- Theatrical release poster
- Directed by: Edward Dmytryk
- Written by: Ranald MacDougall
- Based on: La neige en deuil by Henri Troyat
- Starring: Spencer Tracy Robert Wagner
- Cinematography: Franz Planer
- Edited by: Frank Bracht
- Music by: Daniele Amfitheatrof
- Production company: Paramount Pictures
- Distributed by: Paramount Pictures
- Release date: November 14, 1956 (New York City);
- Running time: 105 minutes
- Country: United States
- Language: English
- Budget: $2,119,000
- Box office: $1.8 million (US/Canada rentals)

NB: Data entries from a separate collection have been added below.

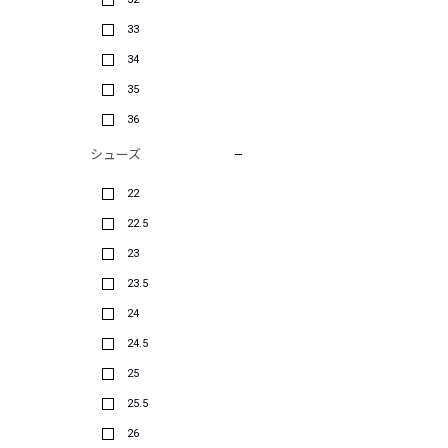
33
34
35
36
シューズ
22
22.5
23
23.5
24
24.5
25
25.5
26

= The Mountain (1956 film) =

1956 film by Edward Dmytryk

The Mountain is a 1956 American adventure drama film starring Spencer Tracy and Robert Wagner. The supporting cast included Claire Trevor, Richard Arlen, William Demarest, and Anna Kashfi. It is based on La neige en deuil, a 1952 French novel by Henri Troyat which was inspired by the crash of Air India Flight 245 in 1950.

==Plot==
When a passenger plane crashes near the top of Mont Blanc in the French Alps, greedy Christopher Teller decides to go and rob the dead. However, he has no hope of getting to the crash site without the help of his older brother Zachary, a highly skilled mountain climber. Zachary wants to leave the dead in peace, but Chris hounds him until he finally gives in.

When they reach the downed plane, they find one badly injured survivor, an Indian woman. Chris wants to leave her there to die, but Zachary insists on bringing her down the mountain.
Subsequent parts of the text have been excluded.